PROMPT :: Every line of the material below that holds the string "Default" should be copied.

GIVEN RECORDS ::
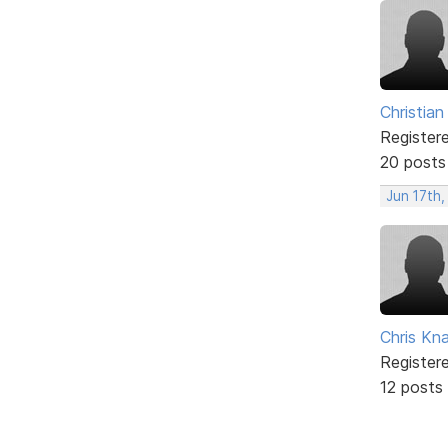
Christian
Register
20 posts
Jun 17th
Chris Kn
Register
12 posts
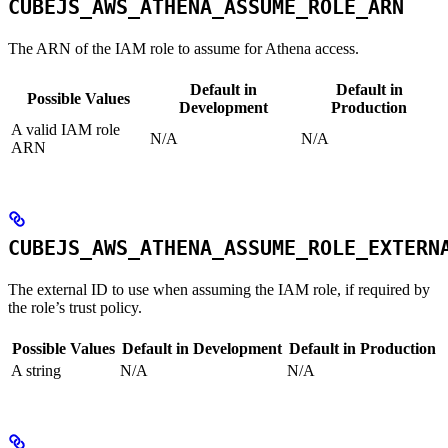
CUBEJS_AWS_ATHENA_ASSUME_ROLE_ARN
The ARN of the IAM role to assume for Athena access.
Default in
Default in
Possible Values
Development
Production
A valid IAM role
N/A
N/A
ARN
CUBEJS_AWS_ATHENA_ASSUME_ROLE_EXTERN
The external ID to use when assuming the IAM role, if required by
the role’s trust policy.
Possible Values
Default in Development
Default in Production
A string
N/A
N/A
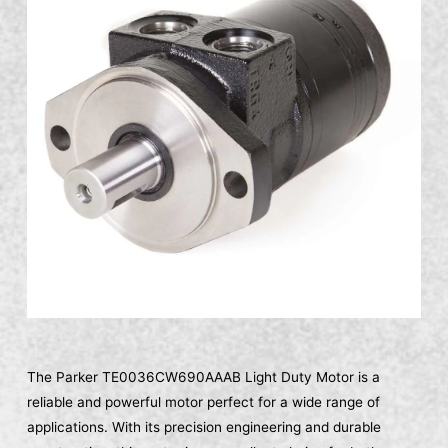
The Parker TE0036CW690AAAB Light Duty Motor is a
reliable and powerful motor perfect for a wide range of
applications. With its precision engineering and durable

COMPLETED EXERCISE ::
Default in
Default in
Default in Development
Default in Production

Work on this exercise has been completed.